The government’s decision to announce a plan that would see all schools in England and Wales removed from local authority power and turned into academies has been criticised for the past few weeks, and now a headteacher has quit his position in protest against the plans.
Since the government announcement, various teachers’ unions up and down the country have carried out protests to show the government that the academies plan is not welcomed by the education sector itself.

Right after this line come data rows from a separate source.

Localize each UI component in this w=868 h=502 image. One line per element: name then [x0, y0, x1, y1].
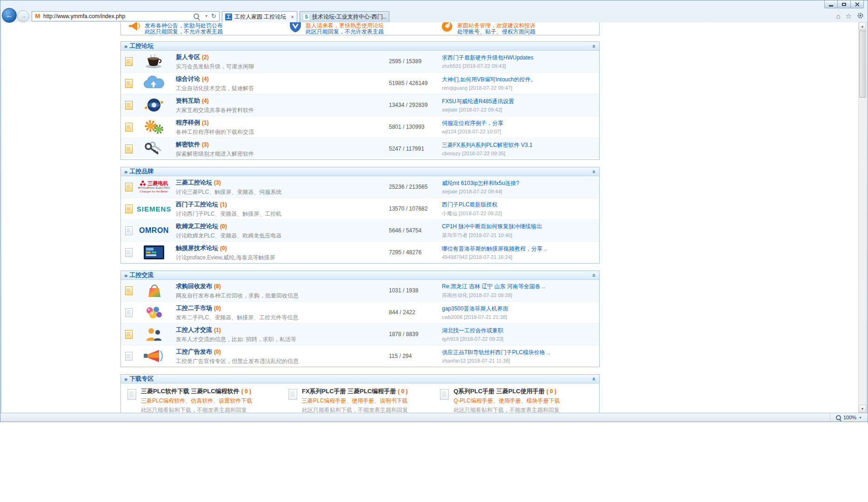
- notice-line[interactable]: 此区只能回复，不允许发表主题: [306, 29, 384, 35]
- forum-link[interactable]: 欧姆龙工控论坛: [176, 223, 218, 230]
- forum-desc: 各种工控程序样例的下载和交流: [176, 128, 389, 136]
- zoom-dropdown-icon[interactable]: ▼: [859, 416, 862, 419]
- address-bar[interactable]: M http://www.ymmfa.com/index.php ▼ ↻: [32, 11, 220, 21]
- new-post-count: (8): [214, 283, 221, 290]
- refresh-icon[interactable]: ↻: [211, 13, 216, 20]
- last-topic-link[interactable]: FX5U与威纶通R485通讯设置: [442, 98, 595, 106]
- last-topic-link[interactable]: CP1H 脉冲中断后如何恢复脉冲继续输出: [442, 223, 595, 231]
- section-exchange-forums: » 工控交流 « 求购回收发布(8) 网友自行发布各种工控回收，求购，批量回收信…: [120, 271, 600, 367]
- collapse-chevrons-icon[interactable]: «: [591, 273, 597, 277]
- gears-icon[interactable]: [137, 119, 171, 134]
- last-topic-link[interactable]: 西门子PLC最新版授权: [442, 201, 595, 209]
- forum-link[interactable]: 工控广告发布: [176, 348, 212, 355]
- last-topic-link[interactable]: 供应正品TBI导轨丝杆西门子PLC模块价格 ..: [442, 349, 595, 357]
- dropdown-icon[interactable]: ▼: [205, 14, 208, 18]
- last-topic-link[interactable]: 求西门子最新硬件升级包HWUpdates: [442, 54, 595, 62]
- home-icon[interactable]: ⌂: [836, 13, 840, 20]
- tab-forum-home[interactable]: 工 工控人家园 工控论坛 ×: [222, 11, 297, 22]
- collapse-chevrons-icon[interactable]: «: [591, 377, 597, 380]
- last-post-meta: cwb2008 [2018-07-21 21:38]: [442, 314, 595, 320]
- new-post-count: (4): [202, 98, 209, 104]
- forum-link[interactable]: 工控人才交流: [176, 326, 212, 333]
- last-topic-link[interactable]: 三菱FX系列A系列PLC解密软件 V3.1: [442, 141, 595, 149]
- section-title[interactable]: 工控交流: [129, 271, 154, 279]
- tab-close-icon[interactable]: ×: [291, 14, 294, 20]
- new-post-count: (0): [220, 245, 227, 251]
- cloud-sync-icon[interactable]: [137, 76, 171, 91]
- last-post-meta: 菜鸟学习者 [2018-07-21 10:40]: [442, 232, 595, 239]
- section-title[interactable]: 工控论坛: [129, 42, 154, 50]
- maximize-button[interactable]: [837, 0, 851, 8]
- browser-toolbar: ⌂ ☆: [836, 12, 864, 20]
- download-sub-link[interactable]: 三菱PLC编程手册、使用手册、说明书下载: [302, 397, 408, 405]
- settings-gear-icon[interactable]: [857, 12, 864, 20]
- zoom-control[interactable]: 100% ▼: [830, 413, 862, 422]
- download-sub-link[interactable]: Q-PLC编程手册、使用手册、模块手册下载: [454, 397, 560, 405]
- forum-link[interactable]: 工控二手市场: [176, 304, 212, 311]
- scrollbar-thumb[interactable]: [859, 31, 866, 98]
- forum-link[interactable]: 新人专区: [176, 53, 200, 60]
- horn-icon: [127, 22, 141, 34]
- forum-link[interactable]: 三菱工控论坛: [176, 179, 212, 186]
- forum-link[interactable]: 西门子工控论坛: [176, 201, 218, 208]
- page-viewport: 发布各种公告，奖励与处罚公布 此区只能回复，不允许发表主题 新人请来看，更快熟悉…: [2, 22, 866, 413]
- scroll-up-button[interactable]: ▲: [859, 22, 866, 30]
- forum-desc: 大家互相交流共享各种资料软件: [176, 106, 389, 114]
- last-topic-link[interactable]: 威纶mt 6103ip怎样和fx5u连接?: [442, 179, 595, 187]
- keys-icon[interactable]: [137, 141, 171, 156]
- section-title[interactable]: 下载专区: [129, 375, 154, 383]
- vertical-scrollbar[interactable]: ▲ ▼: [858, 22, 866, 413]
- notice-line[interactable]: 处理账号、贴子、侵权方面问题: [457, 29, 535, 35]
- omron-logo[interactable]: OMRON: [137, 226, 171, 235]
- favorites-star-icon[interactable]: ☆: [846, 13, 852, 20]
- forum-link[interactable]: 综合讨论: [176, 75, 200, 82]
- new-posts-page-icon: [125, 145, 133, 153]
- url-text[interactable]: http://www.ymmfa.com/index.php: [43, 13, 193, 20]
- last-topic-link[interactable]: 大神们,如何用VB编写Intouch的控件。: [442, 76, 595, 84]
- people-icon[interactable]: [137, 327, 171, 342]
- last-topic-link[interactable]: Re:黑龙江 吉林 辽宁 山东 河南等全国各 ..: [442, 283, 595, 291]
- back-button[interactable]: ←: [2, 8, 17, 23]
- mitsubishi-logo[interactable]: 三菱电机 MITSUBISHI ELECTRIC Changes for the…: [137, 180, 171, 194]
- forum-link[interactable]: 求购回收发布: [176, 283, 212, 290]
- forward-button[interactable]: →: [17, 10, 29, 22]
- touch-panel-icon[interactable]: [137, 245, 171, 259]
- color-balls-icon[interactable]: [137, 305, 171, 320]
- download-forum-link[interactable]: 三菱PLC软件下载 三菱PLC编程软件: [141, 388, 240, 395]
- last-topic-link[interactable]: 哪位有普洛菲斯的触摸屏视频教程，分享 ..: [442, 245, 595, 253]
- forum-row: 工控广告发布(0) 工控类广告宣传专区，但禁止发布违法乱纪的信息 115 / 2…: [121, 345, 599, 367]
- last-topic-link[interactable]: 湖北找一工控合作或兼职: [442, 327, 595, 335]
- forum-link[interactable]: 资料互助: [176, 97, 200, 104]
- collapse-chevrons-icon[interactable]: «: [591, 44, 597, 47]
- section-bullet: »: [124, 43, 127, 50]
- notice-line[interactable]: 此区只能回复，不允许发表主题: [145, 29, 223, 35]
- tab-label: 工控人家园 工控论坛: [234, 13, 288, 21]
- new-post-count: ( 0 ): [547, 388, 556, 395]
- coffee-cup-icon[interactable]: [137, 54, 171, 69]
- new-post-count: (1): [214, 327, 221, 333]
- new-post-count: (3): [202, 141, 209, 148]
- forum-link[interactable]: 触摸屏技术论坛: [176, 244, 218, 251]
- tab-siemens-support[interactable]: S 技术论坛-工业支持中心-西门...: [300, 11, 389, 22]
- shopping-bag-icon[interactable]: [137, 283, 171, 298]
- minimize-button[interactable]: [824, 0, 838, 8]
- forum-desc: 发布二手PLC、变频器、触摸屏、工控元件等信息: [176, 314, 389, 322]
- download-forum-link[interactable]: Q系列PLC手册 三菱PLC使用手册: [454, 388, 545, 395]
- search-icon[interactable]: [194, 13, 199, 19]
- globe-swirl-icon[interactable]: [137, 98, 171, 112]
- minimize-icon: [829, 5, 833, 7]
- collapse-chevrons-icon[interactable]: «: [591, 170, 597, 173]
- old-posts-page-icon: [125, 352, 133, 361]
- download-forum-link[interactable]: FX系列PLC手册 三菱PLC编程手册: [302, 388, 396, 395]
- new-posts-page-icon: [125, 57, 133, 66]
- siemens-logo[interactable]: SIEMENS: [137, 205, 171, 213]
- megaphone-icon[interactable]: [137, 348, 171, 364]
- forum-link[interactable]: 程序样例: [176, 119, 200, 126]
- forum-link[interactable]: 解密软件: [176, 141, 200, 148]
- section-title[interactable]: 工控品牌: [129, 167, 154, 176]
- download-sub-link[interactable]: 三菱PLC编程软件、仿真软件、设置软件下载: [141, 397, 252, 405]
- last-topic-link[interactable]: gap3500普洛菲斯人机界面: [442, 305, 595, 313]
- close-button[interactable]: [850, 0, 864, 8]
- scroll-down-button[interactable]: ▼: [859, 405, 866, 413]
- last-topic-link[interactable]: 伺服定位程序例子，分享: [442, 119, 595, 127]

However, ministers say that it’s all about bringing parity and fairness to the funding schools receive, making it universal across the country.
Jeremy Gargan, headteacher at Aycliffe Village Primary School in County Durham, wrote to parents of his pupils, telling them why he personally opposes the scheme, before he sensationally quit his role.
In his letter, he heavily criticised the National Funding Formula announced by Education Secretary Nicky Morgan.
“The government appears to be very blinkered in its approach.
“If the route to raising standards was through academisation, why have only 2,500, out of nearly 17,000 schools, chosen to become academies?”
Mr Gargan also told BBC Tees: “I believe that the enforced route of converting everybody to an academy won’t actually raise standards.”
“I believe that we run our school effectively here ourselves, and if we were forced into a multi-academy trust, there’s a likelihood that another school would actually be calling the shots and telling us how we should be running our own school.”
In the letter he sent to pupils’ parents, Mr Gargan also said that national targets that are being set for achievement at present are setting pupils up to fail, potentially turning them against school at a time when it is critical they engage with their education.